June-September 1992 Frustrated over the unsuccessful negotiations, the ANC decides on a policy of "rolling mass action" consisting of strikes, protests and boycotts, to show the government the support the ANC has across the country. Meanwhile, the violence continues with an Inkatha raid on ANC members that leaves 46 dead in Boipatong township.

The rolling mass action culminates in a general strike protesting the violence.

September 1992 The increasing death toll forces Mandela and de Klerk to restart negotiations. They sign the Record of Understanding, which promises to establish formal investigations into the violence and police actions. It also establishes an elected constitutional assembly that will develop a new constitution for the country.
April 10, 1993 Chris Hani, a popular young ANC leader, is killed by a white extremist. Mandela appears on television calling for restraint and successfully heads off violence.
December 1993 Mandela and de Klerk are jointly awarded the Nobel Peace Prize.

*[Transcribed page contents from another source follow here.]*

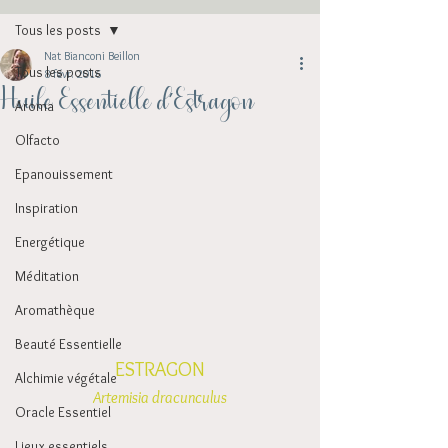
Tous les posts
Nat Bianconi Beillon
Tous les posts
8 févr. 2016
Huile Essentielle d'Estragon
Aroma
Olfacto
Epanouissement
Inspiration
Energétique
Méditation
Aromathèque
Beauté Essentielle
ESTRAGON
Alchimie végétale
Artemisia dracunculus
Oracle Essentiel
Lieux essentiels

April 26-29, 1994 For the first time in South Africa's history all races vote in democratic elections. Mandela is elected president and the ANC wins 252 of the 400 seats in the national assembly.
May 10, 1994 Nelson Mandela is inaugurated as president of South Africa, with his daughter Zenani beside him; de Klerk is sworn in as deputy president.
March 1996 Mandela divorces Winnie; to the end, she tried to prevent the divorce.
July 18, 1998 On his 80th birthday Mandela weds Graca Machel, the widow of a former president of Mozambique.